The following is a list of Muppet Mentions made in books outside of the Henson/Sesame fold, which are too brief or minor to constitute having their own page in the Book Mentions category.
A Child's Introduction to Ballet
This instructional picture book written by Laura Lee and illustrated by Meredith Hamilton includes a line of trivia on the back cover: "Which famous ballet dancer did a duet with Miss Piggy on The Muppet Show? (page 81)" The answer is Rudolf Nureyev, however his dancing partner in episode 213 was not Miss Piggy.
Diary of a Wimpy Kid
Early in this novel by Jeff Kinney, there is a drawing of the main character (Greg Heffley)'s little brother (Manny), who is watching TV. The TV set is presumably tuned to Sesame Street due to the speech balloon which is saying, "C is for Cookie, and cookie is for me!"
In the third book in the series (The Last Straw), at Greg's friend Rowley Jefferson's sleepover, the six-year-olds invited are interested in Sesame Street "or whatever", "instead of girls," according to Greg.
Chapter 3, "Hong Kong", of this novel by David Mitchell contains a couple of mentions.

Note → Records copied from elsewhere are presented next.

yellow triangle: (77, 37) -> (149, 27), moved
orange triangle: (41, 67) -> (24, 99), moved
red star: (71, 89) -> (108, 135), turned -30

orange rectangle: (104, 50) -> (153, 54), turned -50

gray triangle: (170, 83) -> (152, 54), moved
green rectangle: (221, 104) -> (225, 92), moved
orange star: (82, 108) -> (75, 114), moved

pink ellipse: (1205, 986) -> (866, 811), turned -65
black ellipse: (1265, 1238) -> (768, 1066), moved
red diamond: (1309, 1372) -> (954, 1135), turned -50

In particular, one evening the narrator (of that chapter) notes one liasion during which Sesame Street is on the television in the background. (It specifically mentions watching Big Bird, Ernie and Bert sing a song about a magic E that makes the A say its name. See page 90 to 91 of the paperback version of the book. Also the word Fraggle is used in Chapter 9 "Night Train", see p. 384 of the paperback version.

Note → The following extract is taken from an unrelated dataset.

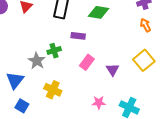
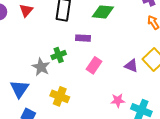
purple triangle: (113, 70) -> (131, 66), moved, turned -32
pink star: (99, 103) -> (118, 100), moved

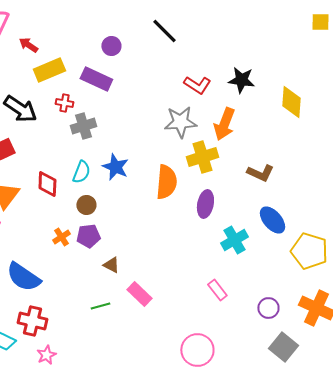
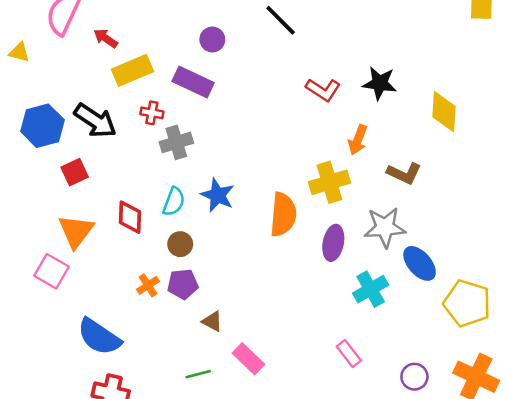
gray star: (180, 122) -> (385, 227), moved
orange arrow: (224, 124) -> (358, 140), size x0.7
brown L-shape: (260, 173) -> (404, 173), moved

In Peggy Rathmann's book, the armadillo at the zoo in this popular toddler book has an Ernie doll in his cage.
The Harvard Mystique
On the front cover of the book, the title briefly read "The Harvard Mystique: The Power Syndrome That Affects Our Lives, From Sesame Street To The White House".
The Immortal Life of Henrietta Lacks
Inside Larry & Sergey's Brain
In Richard L Brandt's biography of Larry Page and Sergey Brin there are at least two minor Muppet mentions. On page 3 he writes describing Larry Page "He rarely volunteers to answer questions unless specifically asked to address them. When he does, it's with a methodical intonation that sounds like a baritone version of Kermit the Frog". Then on page 53, while describing the formation of Page and Brin's company Google he writes "The first person they brought in, Craig Silverstein, is a computer geek in their own spiritual image. He looks the part. Short and slender, with a Stan Laurel chin and a usually shy demenour, in his spare time he runs an online fansite about Muppets."

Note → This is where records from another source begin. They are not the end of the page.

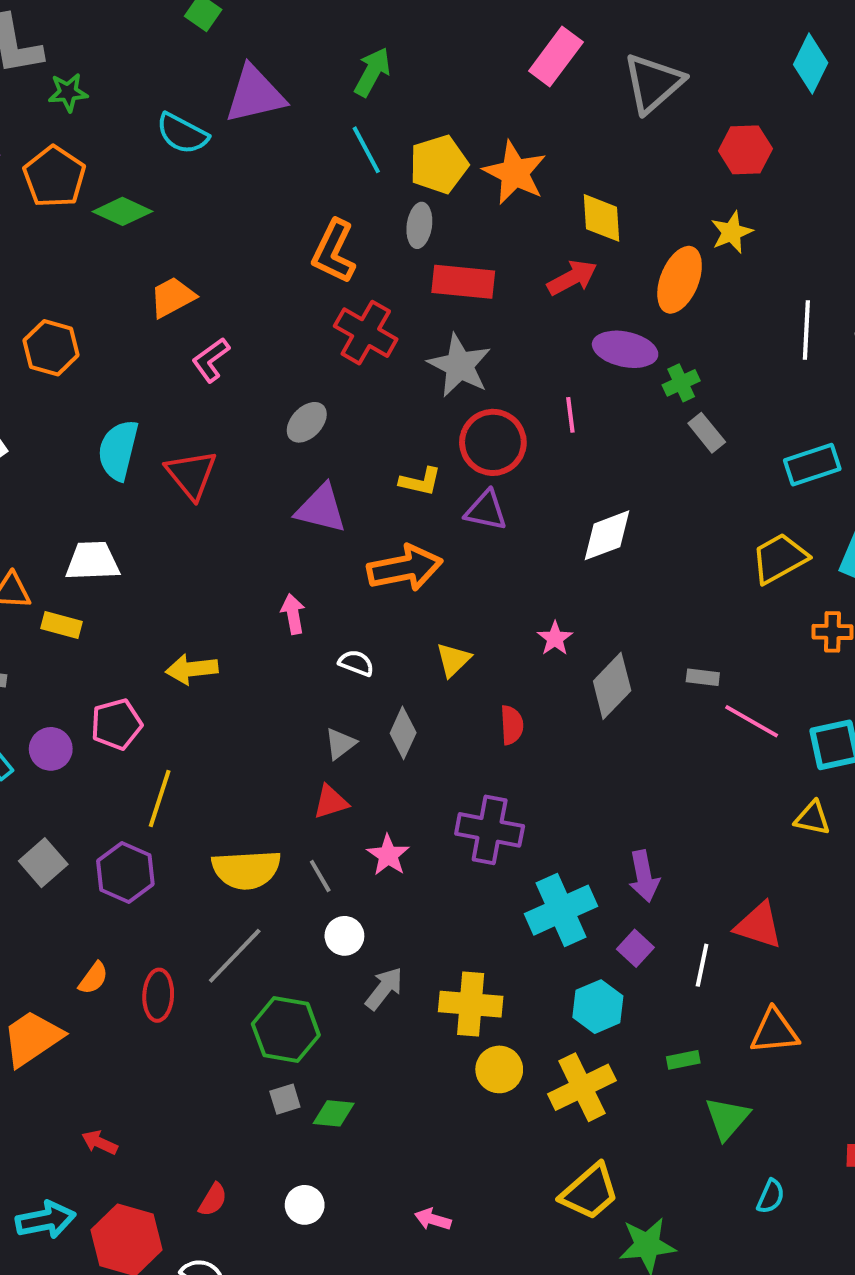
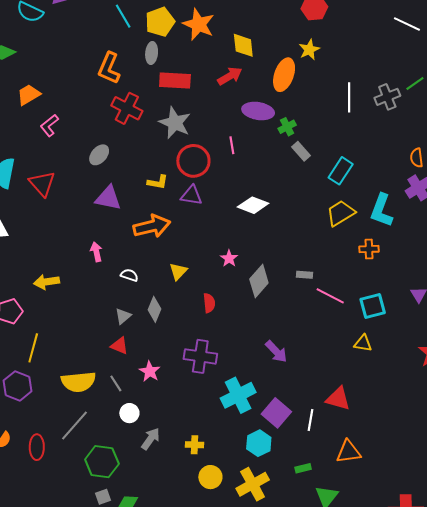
cyan rectangle: (812, 465) -> (341, 171), moved, turned -36
white diamond: (607, 535) -> (253, 205), turned 44
red triangle: (331, 802) -> (120, 346), turned 42
purple arrow: (644, 876) -> (276, 352), moved, turned -30
purple square: (635, 948) -> (276, 413), size x1.6
yellow cross: (471, 1004) -> (195, 445), size x0.6

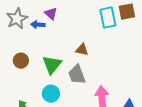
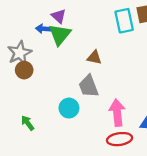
gray star: (17, 19) -> (20, 53), moved
green triangle: (52, 65) -> (60, 34), moved
cyan circle: (51, 94) -> (69, 108), moved

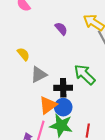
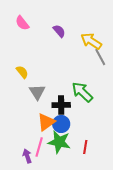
purple semicircle: (61, 29) -> (59, 31), moved
gray triangle: (39, 75) -> (37, 92), turned -36

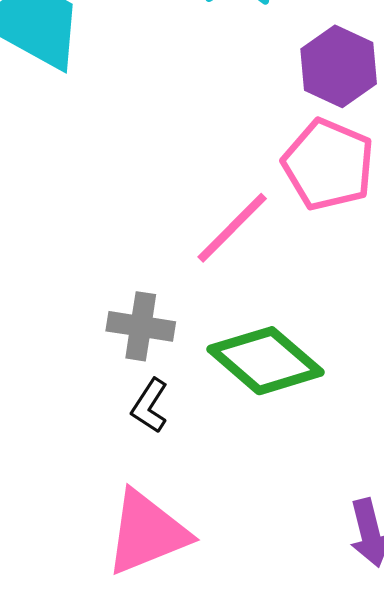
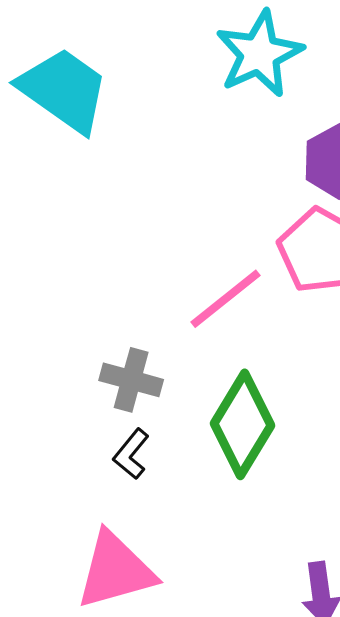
green diamond: (266, 361) -> (242, 424), turned 74

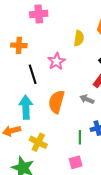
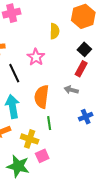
green line: (80, 137) -> (49, 123), moved
pink square: (76, 162) -> (42, 156), moved

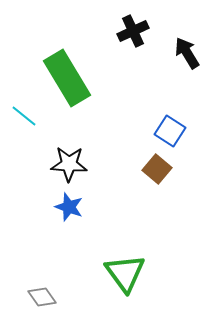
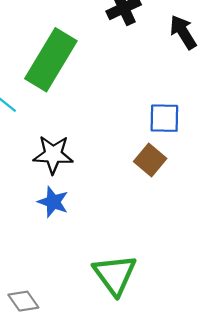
green rectangle: (67, 78) -> (51, 60), turned 62
blue square: (170, 131) -> (164, 118), turned -32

Kids Are Weird: And Other Observations from Parenthood
A page from Jeffrey Brown's comedy book features a child's reaction to the Elton John episode of The Muppet Show.
A 2006 young adult novel by Frank Portman, King Dork follows the adventures of a high-school sophomore named Tom Henderson during the craziest semester of his life.
While watching two competing goth metal bands at his high school's Festival of Lights, Tom tells the reader that "both singers were trying as hard as they could to impersonate the Cookie Monster".
In chapter 12, the main character, Marcus, purchases "a T-shirt that had a Photoshop image of Grover and Elmo kicking the grown-ups Gordon and Susan off Sesame Street," as part of the growing "Don't Trust Anyone Over 25" popularity.
Never Can Say Goodbye
Subtitled Writers on Their Unshakable Love for New York, this 2014 book includes 27 essays from famous personages (mostly writers) about New York City. In "City of Mundane Fantasy", Elliott Kalan writes of his childhood affection for the mundanities of Manhattan life: commuting on the subway, working in an office, wearing a suit and tie. He relates that his first exposure to this was in The Muppets Take Manhattan, when Kermit the Frog was afflicted with amnesia and became mundane businessfrog Phil.
|“|| Hidden among the movie's many scenes of dancing animal puppets was a truly inspiring vision of adult normalcy. Kermit, the Muppets' frog vaudeville ringmaster, comes down with a case of cab crash–induced amnesia and is handed the identity of Phil, a New York ad exec. Phil does not perform on Broadway or hang out with a bear. Phil wears a suit and works in an office. Phil's days are spent attending meetings and having diner lunches with his co-workers. I wanted to be Phil.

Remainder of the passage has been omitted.